John Carmack's idea of manufacturers auctioning hardware directly to consumers is flawed

Yea you see all those Trump supporters out there screaming about "stay away big government" are also many of the ones screaming for this type of regulation.

the fact is this is its capitalistic market and how would any government control companies / markets that work on a global scale?

This is isn't buying concert tickets to Madison Square garden.

This is international business with independent companies and independent 3rd party markets (from around the world).

There's no real way to "regulate" this that would truly fix it.

The answer to me is to be better prepared next time and don't let they hype train beat you... You beat the hype train.

I KNEW this was coming for almost a year and I was fully prepared on day for a battle. I never used paid for bots or anything of the sort but I did make sure my notification game was top tier and my checkout process was down to a science (I mean how many people likley got screwed cause they didn't memorize their cvv code?)

I did the work before hand and even stayed phsyclaly attached to my phone / pc for days at a time but all in all I pulled 1 3080 on day 1 after 8 hours of trying and within the first 3 weeks I had gotten 9.

Not to sell so don't come at me with that just have lots of friends and family (and their gamer spouses) who headed my advice and "got 1 now before it's too late" so I hooked them up and now they all owe me a life debt lol

I even kept picking up cards as the initial one I got wasn't the one I wanted and in the end by December I had bought a total of 12 with no bots or scalping involved.

There was plenty of warning all year that this was going to happen and if you truly absolutely knew you couldn't make it without you should have done the work to make sure you didn't miss out.

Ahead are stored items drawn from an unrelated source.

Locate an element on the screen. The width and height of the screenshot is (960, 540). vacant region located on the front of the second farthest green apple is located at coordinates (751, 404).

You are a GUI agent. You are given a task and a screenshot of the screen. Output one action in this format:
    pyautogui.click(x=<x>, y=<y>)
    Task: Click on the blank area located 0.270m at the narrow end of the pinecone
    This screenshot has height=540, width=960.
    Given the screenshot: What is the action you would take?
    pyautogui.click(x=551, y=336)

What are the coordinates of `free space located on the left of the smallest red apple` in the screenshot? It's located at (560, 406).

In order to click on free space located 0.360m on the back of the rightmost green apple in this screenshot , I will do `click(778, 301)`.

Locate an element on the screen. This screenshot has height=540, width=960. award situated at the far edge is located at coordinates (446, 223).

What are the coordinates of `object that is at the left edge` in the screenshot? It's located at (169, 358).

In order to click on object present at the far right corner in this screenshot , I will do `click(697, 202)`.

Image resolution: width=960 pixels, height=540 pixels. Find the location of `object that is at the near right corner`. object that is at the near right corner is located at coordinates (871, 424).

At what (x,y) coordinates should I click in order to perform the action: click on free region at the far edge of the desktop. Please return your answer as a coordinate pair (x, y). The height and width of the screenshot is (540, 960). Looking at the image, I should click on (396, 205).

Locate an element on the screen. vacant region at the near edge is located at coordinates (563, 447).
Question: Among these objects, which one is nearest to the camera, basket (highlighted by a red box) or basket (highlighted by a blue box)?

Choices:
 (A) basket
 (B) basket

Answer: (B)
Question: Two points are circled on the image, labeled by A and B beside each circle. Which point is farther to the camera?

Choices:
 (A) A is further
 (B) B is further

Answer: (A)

I don't get why you felt the need to throw partisan politics into the discussion since it's a recipe for derailing. Anyways I never fully subscribe to prepackaged politics and belief systems, and when it comes to economics, business and labor my ideals do tend to align more with the left - just like there are other things where my ideals do align more with the right. But I digress.

You do have a point that we are talking about businesses and markets on a global scale, but I thought the implications were obvious. The point is not to completely end scalping, just like it's impossible to completely end drug and arms trafficking or modern day slave labor despite all the laws and regulations. The idea is to discourage the practice by making scalpers lives miserable. Discouraging it by making the scalping process as expensive, slow and cumbersome as possible, forcing most scalpers to either quit or downscale their operations - not only because of more hurdles in the process, but also because of decreased demand for their "services" since more people would be able to obtain cards through legitimate channels at MSRP.

The markets do work on a global scale, but with a couple of big markets putting enough hurdles, it would already help things immensely and encourage other smaller markets to look into it.

Of course since you pretty much admitted to being a small-time scalper yourself (your claims of "no scalping involved" won't change this fact - if you want to argue semantics then let's call you a hoarder or a whale instead), any attempts at addressing the issue will be bad for you. Also nice attempt at derailing the discussion by introducing partisan politics.
 
From the article
“Manufacturers have one task: to make products. Selling goods directly to customers isn’t part of their job description,”

Absolute rubbish, many manufacturers in many industries have found selling directly to consumers improves margin, the consistency of service, brand loyalty and the amount of information and feedback they can learn from their customers.

Having to sell only to retailers is a pre-internet legacy mindset snd manufacturers should definitely think about direct sales opportunities.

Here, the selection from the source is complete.